The Cunning of History

I’m in the process of moving and stumbled across a slim volume I hadn’t read since my days as a cynical undergraduate at the Evergreen State College. It’s The Cunning of History by Richard L. Rubinstein and came recommended to me, not on a course required reading list, but like so many books I read at Evergreen, through the recommendation of a professor who was generous enough to suggest a few titles to peruse in my spare time. 

It’s a book well worth revisiting as I have heard Peter Erlinder discuss at great length the legal case he is making to defending the alleged genocidaires. of Rwanda. The story of Peter Erlinder – a man demonized in the European press, somewhat romanticized in our local press – is layered with complexity. And that’s where the value of Rubinstein’s slight, but powerful analysis of the post war years in Germany has come into play. 

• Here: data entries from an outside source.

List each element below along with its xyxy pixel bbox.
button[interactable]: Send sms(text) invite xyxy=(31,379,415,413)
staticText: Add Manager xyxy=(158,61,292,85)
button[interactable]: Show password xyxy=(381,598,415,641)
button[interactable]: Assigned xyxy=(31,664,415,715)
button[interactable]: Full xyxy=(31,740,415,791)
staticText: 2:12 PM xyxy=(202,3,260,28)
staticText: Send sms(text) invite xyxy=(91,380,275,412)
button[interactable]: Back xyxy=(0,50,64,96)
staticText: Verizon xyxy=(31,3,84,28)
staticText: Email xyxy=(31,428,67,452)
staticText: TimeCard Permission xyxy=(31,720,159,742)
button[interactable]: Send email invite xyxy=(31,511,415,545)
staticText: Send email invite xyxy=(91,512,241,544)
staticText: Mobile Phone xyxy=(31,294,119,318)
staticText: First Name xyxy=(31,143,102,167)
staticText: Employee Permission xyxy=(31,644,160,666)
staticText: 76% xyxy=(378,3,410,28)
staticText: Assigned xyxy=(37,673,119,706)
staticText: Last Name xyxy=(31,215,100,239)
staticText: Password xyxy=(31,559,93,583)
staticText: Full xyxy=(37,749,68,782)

Rubinstein makes the argument, and quite convincingly, that the Holocaust was not an illegal act. In fact, one of the brilliant things about the Nazis was how the government systematically stripped undesirables of any legal recourse to assert rights under the law. This may seem obvious, but when you are on trial for violating laws that did not exist during the alleged acts, it provides a powerful argument for your attorney. As Rubinstein coldly points out in The Cunning of History, you cannot convict a person of committing a crime against someone who is stateless, without citizenship. Legally, you are not a person without an institution. That’s why undocumented workers have legal recourse in the U.S. – they might not be American, but have citizenship somewhere. 

Of course in the process of making this argument, Rubinstein is also making the argument that Nazis also knew that they were committing acts that a future body might find reason to seek a legal recourse – hence stripping persons of their citizenship. 

This is not the case in Rwanda, where the 1994 genocide – and I say genocide, not alleged genocide, because I do believe it was a genocide, regardless of the legal arguments Mr. Erlinder and his colleagues will put forth – was committed 46 years after the passage of the United National Universal Declaration of Human Rights. We do have international bodies to pursue offenders, we do have international laws to  hold those who massacre accountable. But still Rubinstein at the end of his little book brings up the parodox of the Holocaust – and there is a parallel paradox in Rwanda. 

There were black lists in Germany and Austria, names of people who were Nazis, which wasn’t unusual in countries where it was required to join the party. Many served jail sentences, a few years, but quickly, at least in the west, the occupiers realized they needed workers. The Marshall Plan needed civil servants, engineers, teachers, professionals who could raise a central Euroepan giant out of the ashes. And so companies that had the taint of Nazism -I.G. Farben (they manufactured the gas used in the death camps) was reborn as Hoechst; and those goofy ads we Americans find so funny are made by Volkswagen, the industrial child midwifed into existence by Adolf HItler and company. And there are many others that bear the mark of Cain. 

Rwanda’s economy has been growing steadily as President Kagame has stabilized the country. And yes, his methods offend our democratic ideals of free speech, free assembly – and the international community should be watching him so that he does not become another African dictator we abhor but are too busy to do anything about. But here is the cunning of Rwanda’s history: asking survivors who’s neighbors, bosses, employees, even priests, attempted to murder them to live with their former attackers. That’s a lot to ask. And it hasn’t come without violence: reprisal killings of Tutsis against Hutus, and then Hutus responding to reprisal killings. This is what President Kagame is dealing with, and no doubt the prospect of more violence as the result of these trials weighs heavy on his mind. 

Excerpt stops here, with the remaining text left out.